AMERICAN SYMPHONY

AMERICAN SYMPHONY

(director/writer: Matthew Heineman; cinematographer: Thorsten Thielow; editors: Sammy Dane, Matthew Heineman, Fernando Villegas; music: Jon Batiste; cast: Jon Batiste, Suleika Jaouad, Lindsey Byrnes; Runtime: 100; MPAA Rating: PG-13; producers: Matthew Heineman, Lauren Domino, Joedan Okun; Netflix; 2023)

“Pleasing documentary–a well-conceived biopic on the multi-talented musician Jon Batiste.”

Reviewed by Dennis Schwartz

Matthew Heineman (“The First Wave”/”Retrogade”) directs this pleasing documentary–a well-conceived biopic on the multi-talented musician Jon Batiste, an energetic pop star always giving off good vibes. It tells of the great love between him and his best-selling writer wife Suleika Jaouad, and on the couple’s organic involvement in the arts. It shows the healing power derived from creativity and love, as the always upbeat Jon offers unwavering support for his wife while she rehabs from bone marrow treatment after a relapse from her dormant leukemia (where she’s treated at the Memorial Sloan Kettering Cancer Center). He does so even while he works diligently on his first orchestral work, his groundbreaking magnum opus called the American Symphony.

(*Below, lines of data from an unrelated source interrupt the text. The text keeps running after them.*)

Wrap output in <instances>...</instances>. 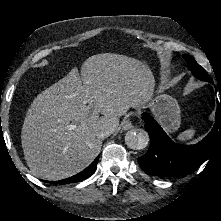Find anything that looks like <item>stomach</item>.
Wrapping results in <instances>:
<instances>
[{
	"mask_svg": "<svg viewBox=\"0 0 221 221\" xmlns=\"http://www.w3.org/2000/svg\"><path fill=\"white\" fill-rule=\"evenodd\" d=\"M148 107L168 133L175 132L180 127L181 111L174 97L167 94H159L150 99Z\"/></svg>",
	"mask_w": 221,
	"mask_h": 221,
	"instance_id": "1",
	"label": "stomach"
}]
</instances>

We get to follow him around at work and in his private life in 2022, and learn that the eclectic New Orleans born musician trained at Juilliard (as did his wife) and wants to expand the range of classical music to be more modern and bring more people of color into following symphonies.

The film is built around Jon creating his funky American Symphony to be played only for one time at Carnegie Hall, a symphony that blends together Dixieland jazz, Indian drums and operatic vocals. At the same time he’s attentive to his ill wife.

In 2022, Jon receives an historical high 11 Grammy nominations for his winning album We Are and an Oscar for his music for the animated feature Soul.

The emotionally moving heartfelt tribute pic about two positive, cuddly and creative people makes for a benign but not necessarily a deep watch. Its slick editing takes us only so far in telling the story and not far enough.